Partitioning For Better Performance And Power

Design tradeoffs become more complex, shift to the system level.

popularity

Partitioning is becoming more critical and much more complex as design teams balance different ways to optimize performance and power, shifting their focus from a single chip to a package or system involving multiple chips with very specific tasks.

Approaches to design partitioning have changed over the years, most recently because processor clock speeds have hit a wall while the amount of data that needs to be processed has skyrocketed. In the past, most processors came in the form of a CPU that was responsible for just about everything. But as processing needs increase, driving up transistor density, physical effects like heat and noise are forcing designers to leverage heterogeneous architectures with specialized accelerators and memories, either on a single die or in an advanced package package.

“Those CPUs were responsible for doing all the computing,” said Steven Woo, fellow and distinguished inventor at Rambus. “They were responsible for processing I/O. They were responsible for processing network traffic. They also were responsible for whatever graphics were there. Fast forward a couple of decades, and now we have orders of magnitude more gates, and the way that people think about processors now is very multi-core and multi-functional. This means in addition to having multiple CPU cores, now they also have things like graphics, some of them have specialized accelerators for things like encryption, and even high-performance computation like vector engines.”

This also requires more partitioning of processing, access to various resources such as memory, and prioritization of data traffic on- and off-chip.

“Within the processors — especially in something like an Intel Xeon, where there are multiple cores designed to support multiple users, with multiple threads of computation — the question starts to become, ‘If I’ve got all these cores, and potentially all these users, or maybe multiple programs all executing on the CPU, what’s a fair partition of all these resources?'” said Woo. “By ‘fair,’ you have to make it so that everybody can have their own resources, but if not everybody’s using all those resources, you don’t want them to go to waste. So they have to be both shareable and partitionable. We didn’t have to worry about that kind of thing in the past.”

Making this work requires a series of tradeoffs and some complex analysis of data flows and use models. “There are physical challenges as well, and questions about, ‘I understand, in theory, I can have all these cores, and all these resources, but how do I get them out because it takes time to cross a chip to get from one place to another?’ Here, we are seeing a very spatial type of layout where there will be a core, it’ll have some fraction of the memory resources and things close by. That means you have to think a lot about the connection topology. In this new era with so many transistors, we have to think a lot about what’s the right partitioning of those transistors, and how to make resources able to be provisioned, and globally accessible at the same time. That’s how you’re going to get the best performance and utilization,” he said.

2.5D and 3D approaches add to the confusion.

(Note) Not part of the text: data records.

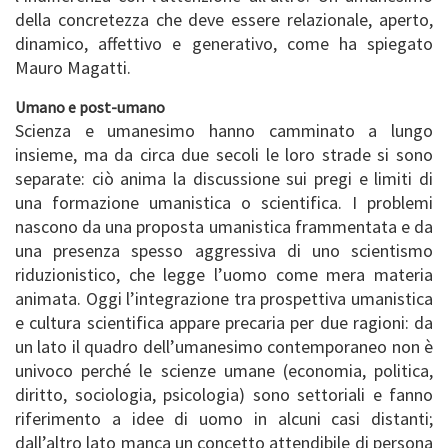
della concretezza che deve essere relazionale, aperto,
dinamico, affettivo e generativo, come ha spiegato
Mauro Magatti.
Umano e post-umano
Scienza e umanesimo hanno camminato a lungo
insieme, ma da circa due secoli le loro strade si sono
separate: ciò anima la discussione sui pregi e limiti di
una formazione umanistica o scientifica. I problemi
nascono da una proposta umanistica frammentata e da
una presenza spesso aggressiva di uno scientismo
riduzionistico, che legge l’uomo come mera materia
animata. Oggi l’integrazione tra prospettiva umanistica
e cultura scientifica appare precaria per due ragioni: da
un lato il quadro dell’umanesimo contemporaneo non è
univoco perché le scienze umane (economia, politica,
diritto, sociologia, psicologia) sono settoriali e fanno
riferimento a idee di uomo in alcuni casi distanti;
dall’altro lato manca un concetto attendibile di persona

“The design approach is different, especially when you think about how to partition the floor plan if you’re using chiplets, because certain components need to be physically close together,” said John Ferguson, director of product management at Siemens Digital Industries Software. “You have to think about that. Then, if you’re planning a new design and you’re targeting a 2.5D or 3D implementation, how do you determine where to partition things into different dies? How do you determine what process is best per die? There aren’t great answers for that today. Everybody is working toward it. It’s a bit easier if everything is just two levels, since more levels of freedom means more variables, and it’s really quite complicated to try to figure out which one is optimal.”

Another big consideration is prioritization of resources, and this can can vary greatly by use cases and architecture. To deal with this, Arm has developed memory system resource partitioning and monitoring (MPAM) framework to tie resource controls to the software that accesses the memory system. This permits placing limits on resources used by a virtual machine or by a particular application.

“There are a few common use-cases for resource controls in computing,” said Steve Krueger, system architect at Arm. “Think about how an RTOS and non-RTOS share a system and in order to give the RTOS the level of responsiveness expected. Resources, such as part of the cache memory, can be dedicated to its exclusive use. This type of design might occur in an automotive system, for example, where a safety-critical function and a non-safety critical function both run on one integrated system, such as the backup camera display running on the in-vehicle entertainment system. There are many different uses for resource control, and MPAM provides a resource control framework that is adaptable to different system designs and different applications.”

Power limitations
The same is needed for power optimization, which may be done for a variety of reasons other than just conserving energy. For example, with each new node, dynamic power density is increasing, which in turn can cause overheating of certain parts of a chip or package. That, in turn, can affect overall functionality as well as premature aging of circuits that may be expected to last 10 or 20 years. As a result, design teams may set an upper limit for power in a particular part of a chip, and that in turn can affect performance among multiple components in a system.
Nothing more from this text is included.